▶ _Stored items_
• • • • •
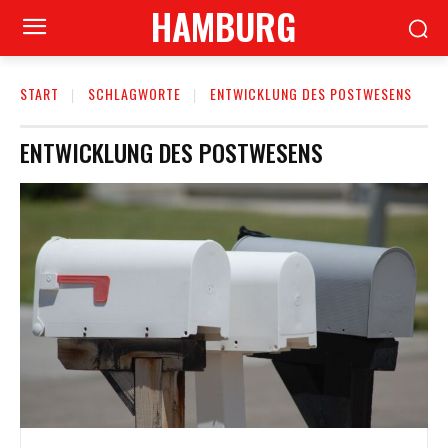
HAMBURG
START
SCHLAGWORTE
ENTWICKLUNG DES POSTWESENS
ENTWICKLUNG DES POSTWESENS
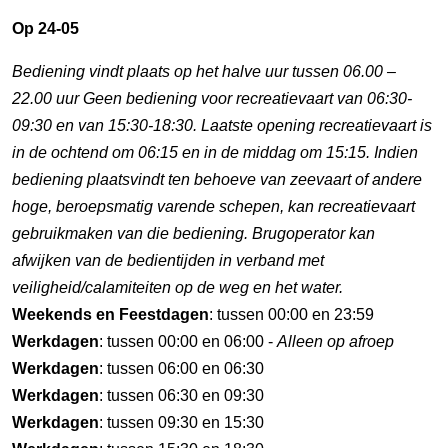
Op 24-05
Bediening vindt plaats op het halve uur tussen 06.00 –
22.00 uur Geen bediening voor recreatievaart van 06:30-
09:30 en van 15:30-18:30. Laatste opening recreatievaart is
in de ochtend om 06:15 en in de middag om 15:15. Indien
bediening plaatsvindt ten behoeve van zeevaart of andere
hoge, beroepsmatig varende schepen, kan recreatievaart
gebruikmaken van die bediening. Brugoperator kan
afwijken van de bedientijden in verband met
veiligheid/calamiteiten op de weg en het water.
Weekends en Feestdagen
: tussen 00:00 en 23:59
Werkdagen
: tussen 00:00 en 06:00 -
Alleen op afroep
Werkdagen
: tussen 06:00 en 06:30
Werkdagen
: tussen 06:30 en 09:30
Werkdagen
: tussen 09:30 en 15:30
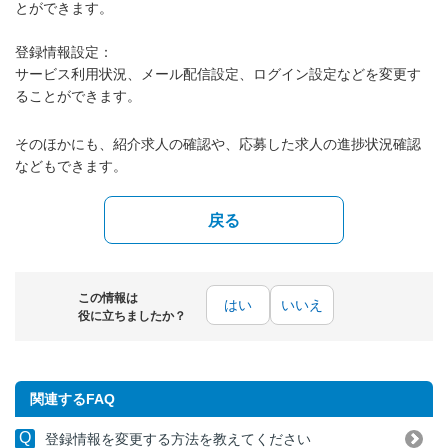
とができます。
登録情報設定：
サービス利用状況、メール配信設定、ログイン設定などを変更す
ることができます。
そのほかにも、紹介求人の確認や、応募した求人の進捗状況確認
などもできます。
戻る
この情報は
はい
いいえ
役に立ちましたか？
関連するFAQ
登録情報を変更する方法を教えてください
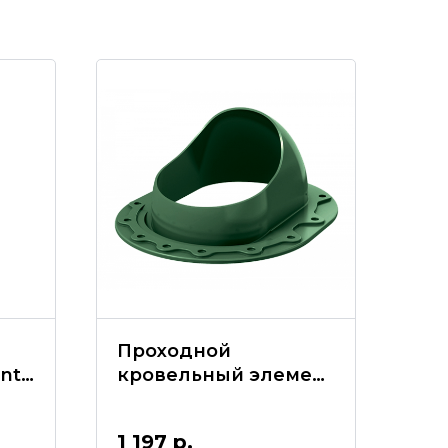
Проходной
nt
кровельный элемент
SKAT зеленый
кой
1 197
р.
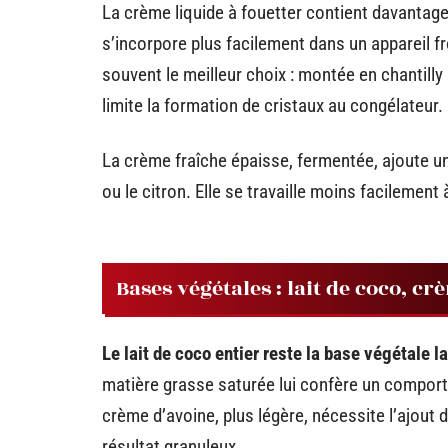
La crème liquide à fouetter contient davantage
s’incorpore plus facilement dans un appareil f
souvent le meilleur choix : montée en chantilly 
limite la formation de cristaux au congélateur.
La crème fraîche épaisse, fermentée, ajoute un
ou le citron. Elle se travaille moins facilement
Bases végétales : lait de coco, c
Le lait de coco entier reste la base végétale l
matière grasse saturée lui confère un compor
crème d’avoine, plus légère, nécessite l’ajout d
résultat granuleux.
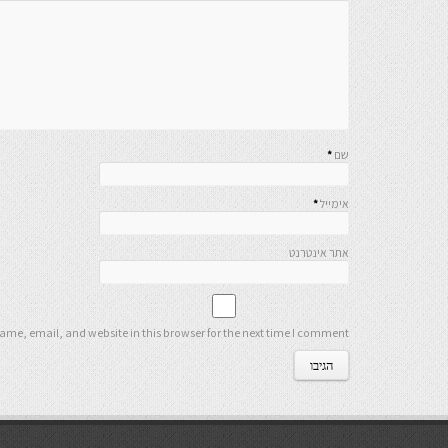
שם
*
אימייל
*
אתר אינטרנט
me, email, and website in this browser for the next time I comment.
• • • • •
▶ _Directions_
The expected answer is the data retyped exactly, without pictures.

▶ _Output below_
HAMBURG
START
SCHLAGWORTE
ENTWICKLUNG DES POSTWESENS
ENTWICKLUNG DES POSTWESENS
Op 24-05
Bediening vindt plaats op het halve uur tussen 06.00 –
22.00 uur Geen bediening voor recreatievaart van 06:30-
09:30 en van 15:30-18:30. Laatste opening recreatievaart is
in de ochtend om 06:15 en in de middag om 15:15. Indien
bediening plaatsvindt ten behoeve van zeevaart of andere
hoge, beroepsmatig varende schepen, kan recreatievaart
gebruikmaken van die bediening. Brugoperator kan
afwijken van de bedientijden in verband met
veiligheid/calamiteiten op de weg en het water.
Weekends en Feestdagen
: tussen 00:00 en 23:59
Werkdagen
: tussen 00:00 en 06:00 -
Alleen op afroep
Werkdagen
: tussen 06:00 en 06:30
Werkdagen
: tussen 06:30 en 09:30
Werkdagen
: tussen 09:30 en 15:30
とができます。
登録情報設定：
サービス利用状況、メール配信設定、ログイン設定などを変更す
ることができます。
そのほかにも、紹介求人の確認や、応募した求人の進捗状況確認
などもできます。
戻る
この情報は
はい
いいえ
役に立ちましたか？
関連するFAQ
登録情報を変更する方法を教えてください
Проходной
nt
кровельный элемент
SKAT зеленый
кой
1 197
р.
La crème liquide à fouetter contient davantage
s’incorpore plus facilement dans un appareil f
souvent le meilleur choix : montée en chantilly 
limite la formation de cristaux au congélateur.
La crème fraîche épaisse, fermentée, ajoute un
ou le citron. Elle se travaille moins facilement
Bases végétales : lait de coco, c
Le lait de coco entier reste la base végétale l
matière grasse saturée lui confère un compor
crème d’avoine, plus légère, nécessite l’ajout d
résultat granuleux.
שם
*
אימייל
*
אתר אינטרנט
me, email, and website in this browser for the next time I comment.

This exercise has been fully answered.